## What you are asked to do
Whenever a line in the entries below contains "توافق", copy that line.
── Extracted entries
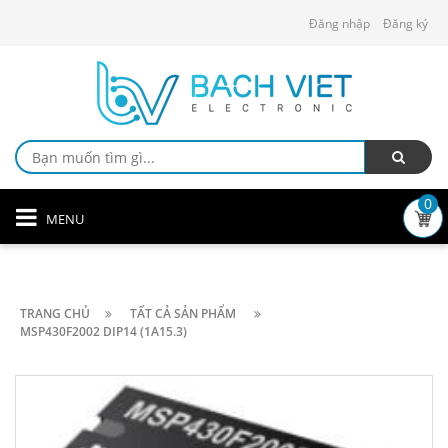
Đăng nhập
Đăng ký
0
MENU
TRANG CHỦ
TẤT CẢ SẢN PHẨM
MSP430F2002 DIP14 (1A15.3)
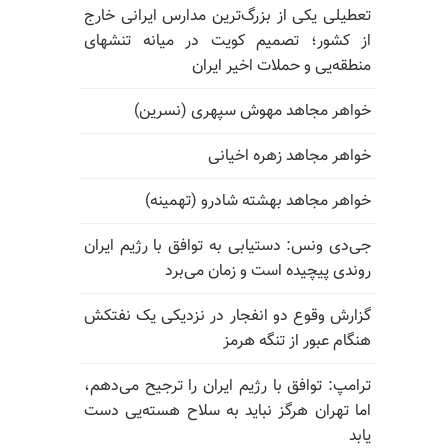
تعطیلی یکی از بزرگ‌ترین مدارس ایرانی خارج
از کشور؛ تصمیم کویت در میانه تنشهای
منطقه‌یی و حملات اخیر ایران
خواهر مجاهد مهوش سپهری (نسرین)
خواهر مجاهد زهره اخیانی
خواهر مجاهد بهشته شادرو (تهمینه)
جی‌دی ونس: دستیابی به توافق با رژیم ایران
روندی پیچیده است و زمان می‌برد
گزارش وقوع دو انفجار در نزدیکی یک نفتکش
هنگام عبور از تنگه هرمز
ترامپ: توافق با رژیم ایران را ترجیح می‌دهم،
اما تهران هرگز نباید به سلاح هسته‌یی دست
یابد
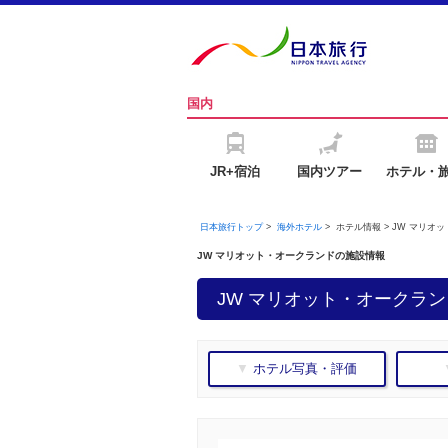
国内
JR+宿泊
国内ツアー
ホテル・
日本旅行トップ
>
海外ホテル
>
ホテル情報 > JW マリオ
JW マリオット・オークランドの施設情報
JW マリオット・オークランド
▼ ホテル写真・評価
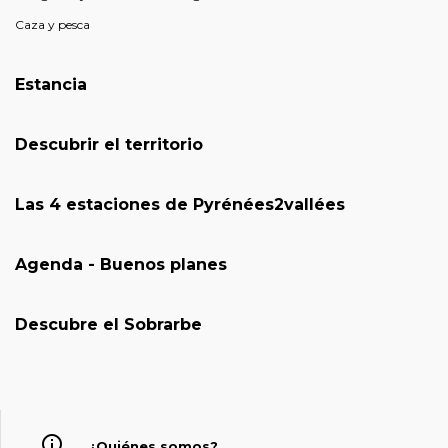
Caza y pesca
Estancia
Descubrir el territorio
Las 4 estaciones de Pyrénées2vallées
Agenda - Buenos planes
Descubre el Sobrarbe
¿Quiénes somos?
────
## Task output
جی‌دی ونس: دستیابی به توافق با رژیم ایران
ترامپ: توافق با رژیم ایران را ترجیح می‌دهم،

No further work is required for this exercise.